The nomenclature for SNPs can be confusing: several variations can exist for an individual SNP and consensus has not yet been achieved. One approach is to write SNPs with a prefix, period and greater than sign showing the wild-type and altered nucleotide or amino acid; for example, c.76A>T.[5][6][7]


  1. E.g., Methods for Discovering and Scoring Single Nucleotide Polymorphisms. National Human Genome Research Institute.
  2. SNP Population Grows at NCBI, NCBI News, NCBI.
  3. Bruce Carlson. SNPs — A Shortcut to Personalized Medicine, Genetic Engineering & Biotechnology News, Mary Ann Liebert, Inc., 2008-06-15, p. 12. Retrieved on 2008-07-06. “(subtitle) Medical applications are where the market's growth is expected”
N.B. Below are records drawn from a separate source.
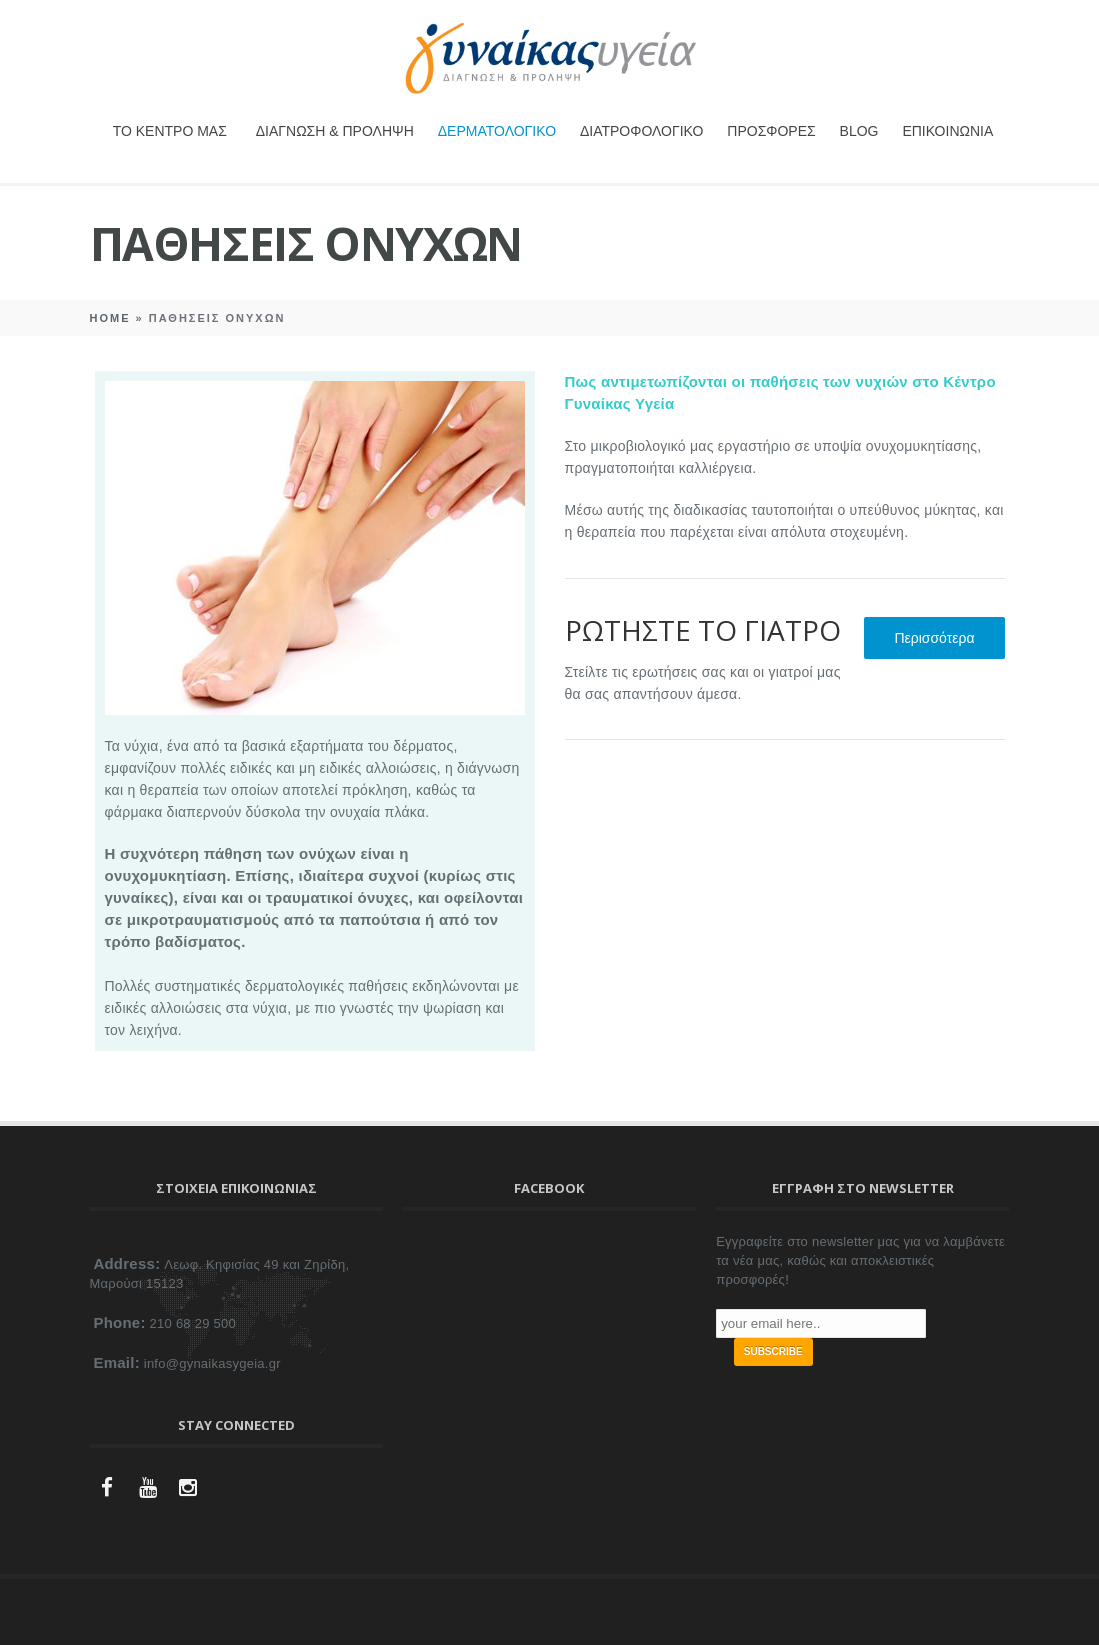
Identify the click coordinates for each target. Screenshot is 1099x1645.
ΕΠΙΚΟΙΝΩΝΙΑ (947, 131)
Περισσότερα (934, 638)
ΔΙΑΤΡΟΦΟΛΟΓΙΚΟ (641, 131)
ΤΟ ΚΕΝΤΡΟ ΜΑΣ (170, 131)
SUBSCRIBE (773, 1351)
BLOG (859, 131)
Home (110, 318)
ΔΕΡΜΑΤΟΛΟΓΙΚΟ (497, 131)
  4. Akihiko Morita, Tomohiro Nakayama, Nobutaka Dobac, Shigeaki Hinoharac, Tomohiko Mizutania and Masayoshi Soma (june 2007). "Genotyping of triallelic SNPs using TaqMan® PCR". Molecular and Cellular Probes 21 (3): 171–176.
  5. J.T. Den Dunnen (2008-02-20). Recommendations for the description of sequence variants. Human Genome Variation Society. Retrieved on 2008-09-05.
  6. Johan T. den Dunnen & Stylianos E. Antonarakis (2000). "Mutation Nomenclature Extensions and Suggestions to Describe Complex Mutations: A Discussion". Human Mutation 15: 7–12.
  7. Shuji Ogino, Margaret L. Gulley, Johan T. den Dunnen, Robert B. Wilson and the Association for Molecular Pathology Training and Education Committee (2007). "Standard Mutation Nomenclature in Molecular Diagnostics". The Journal of Molecular Diagnostics 9 (1). DOI:10.2353/jmoldx.2007.060081. Research Blogging.